Leave out the pictures and print the records below exactly.

• • • • •

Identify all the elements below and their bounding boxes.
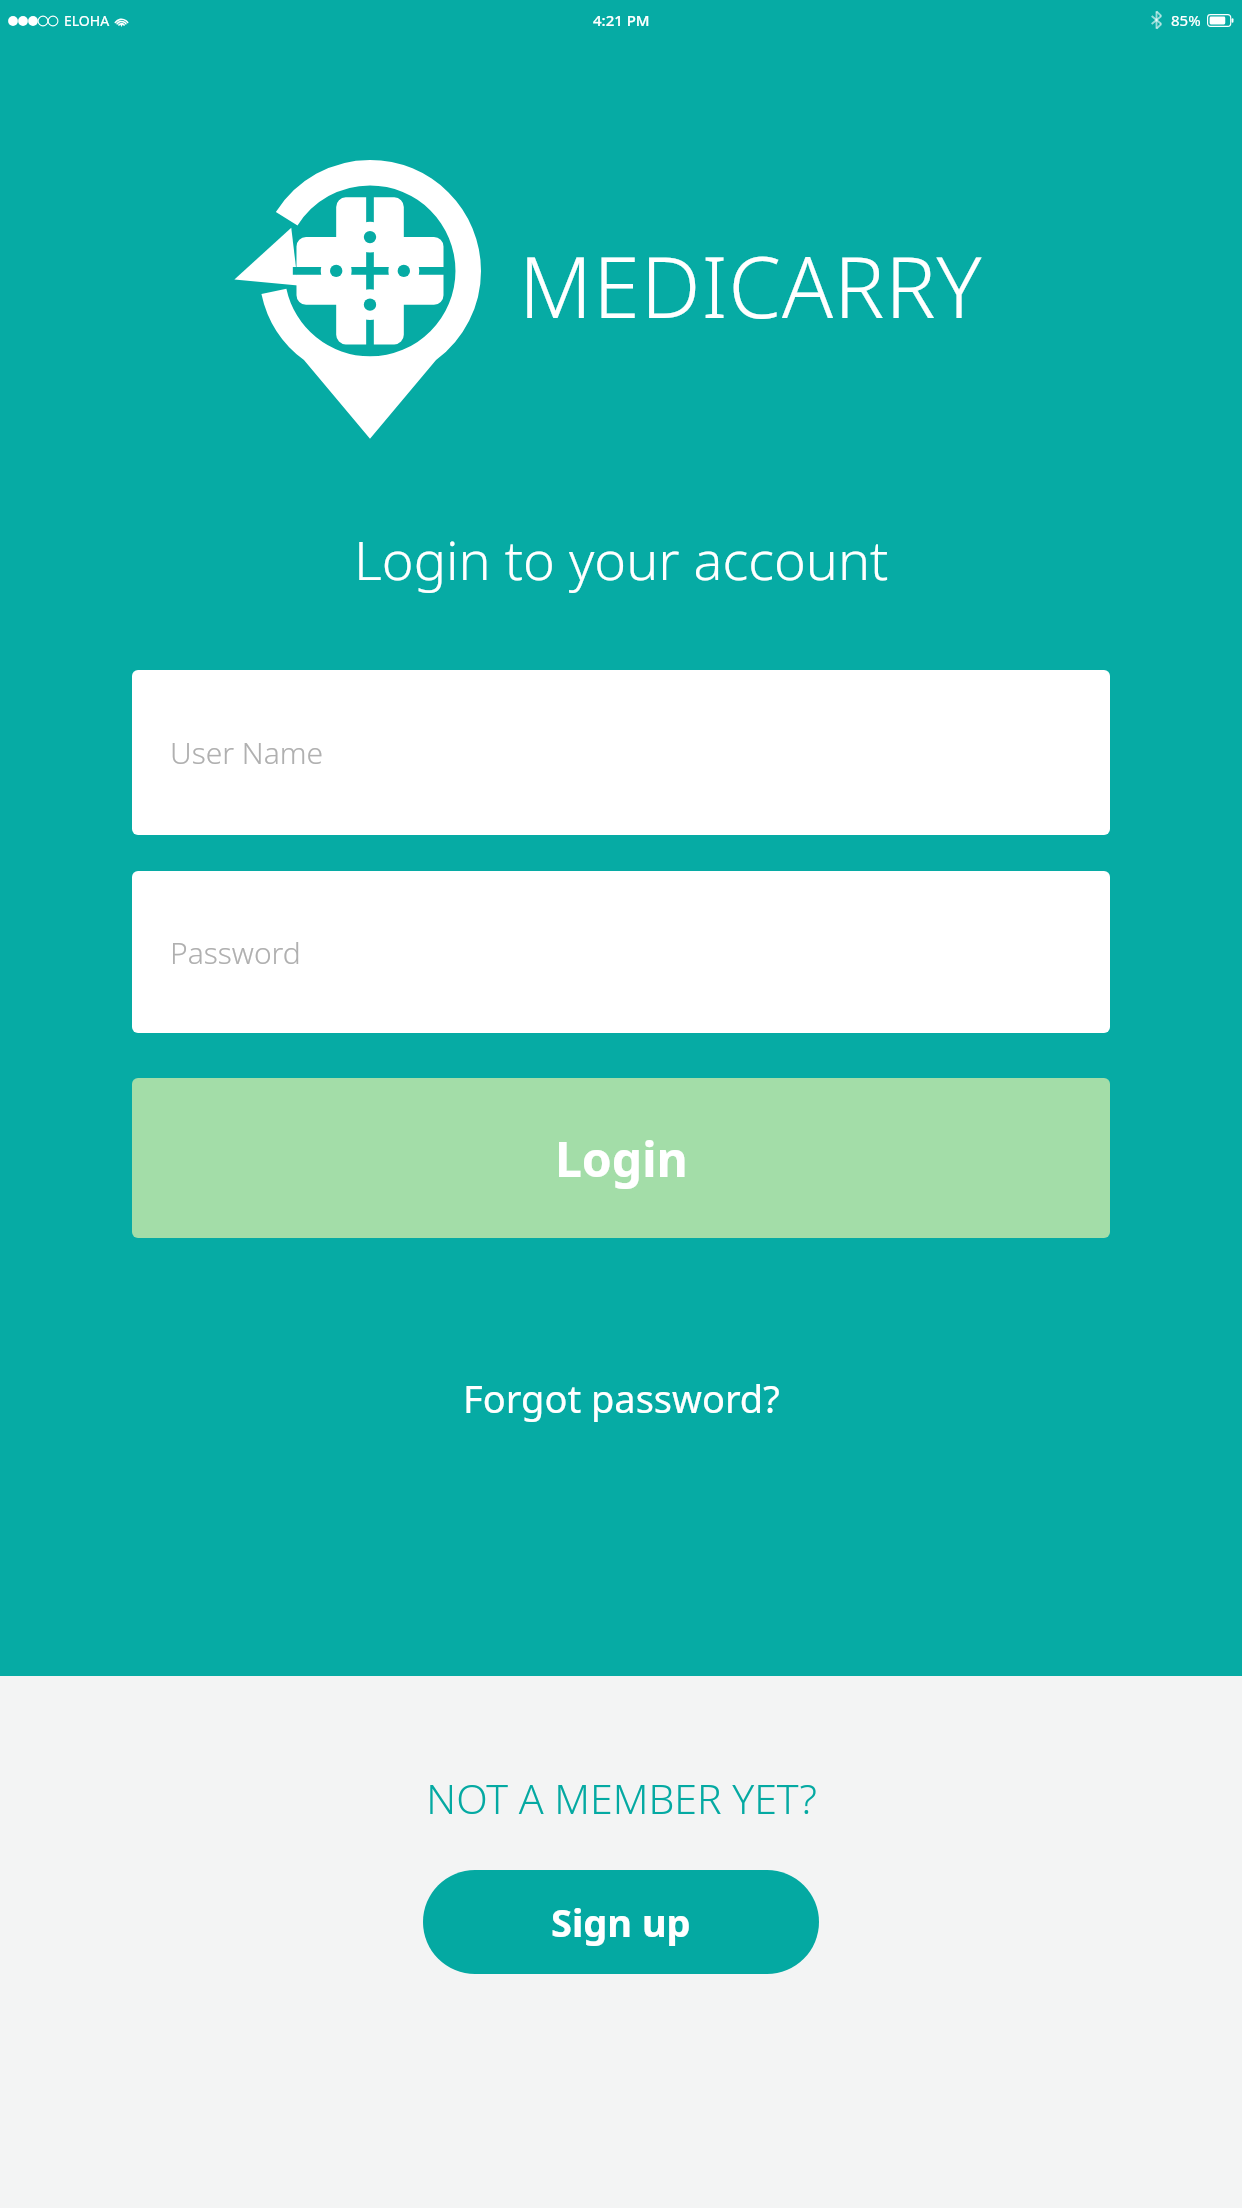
staticText: 85% bbox=[1171, 10, 1201, 30]
button[interactable]: Password bbox=[132, 871, 1110, 1033]
staticText: Password bbox=[170, 932, 301, 973]
staticText: MEDICARRY bbox=[519, 228, 983, 342]
staticText: Login to your account bbox=[354, 522, 889, 596]
staticText: Login bbox=[555, 1126, 688, 1191]
button[interactable]: Forgot password? bbox=[447, 1362, 796, 1434]
button[interactable]: User Name bbox=[132, 670, 1110, 835]
staticText: Sign up bbox=[551, 1896, 691, 1948]
staticText: 4:21 PM bbox=[593, 10, 650, 30]
staticText: User Name bbox=[170, 732, 324, 773]
other: Medicarry logo bbox=[259, 165, 481, 440]
button[interactable]: Login bbox=[132, 1078, 1110, 1238]
button[interactable]: Sign up bbox=[423, 1870, 819, 1974]
staticText: Forgot password? bbox=[463, 1372, 780, 1424]
staticText: NOT A MEMBER YET? bbox=[426, 1770, 817, 1826]
staticText: ELOHA bbox=[64, 11, 110, 30]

• • • • •

▶ **Problem solution**
Identify all the elements below and their bounding boxes.
staticText: 85% bbox=[1171, 10, 1201, 30]
button[interactable]: Password bbox=[132, 871, 1110, 1033]
staticText: Password bbox=[170, 932, 301, 973]
staticText: MEDICARRY bbox=[519, 228, 983, 342]
staticText: Login to your account bbox=[354, 522, 889, 596]
staticText: Login bbox=[555, 1126, 688, 1191]
button[interactable]: Forgot password? bbox=[447, 1362, 796, 1434]
button[interactable]: User Name bbox=[132, 670, 1110, 835]
staticText: Sign up bbox=[551, 1896, 691, 1948]
staticText: 4:21 PM bbox=[593, 10, 650, 30]
staticText: User Name bbox=[170, 732, 324, 773]
other: Medicarry logo bbox=[259, 165, 481, 440]
button[interactable]: Login bbox=[132, 1078, 1110, 1238]
button[interactable]: Sign up bbox=[423, 1870, 819, 1974]
staticText: Forgot password? bbox=[463, 1372, 780, 1424]
staticText: NOT A MEMBER YET? bbox=[426, 1770, 817, 1826]
staticText: ELOHA bbox=[64, 11, 110, 30]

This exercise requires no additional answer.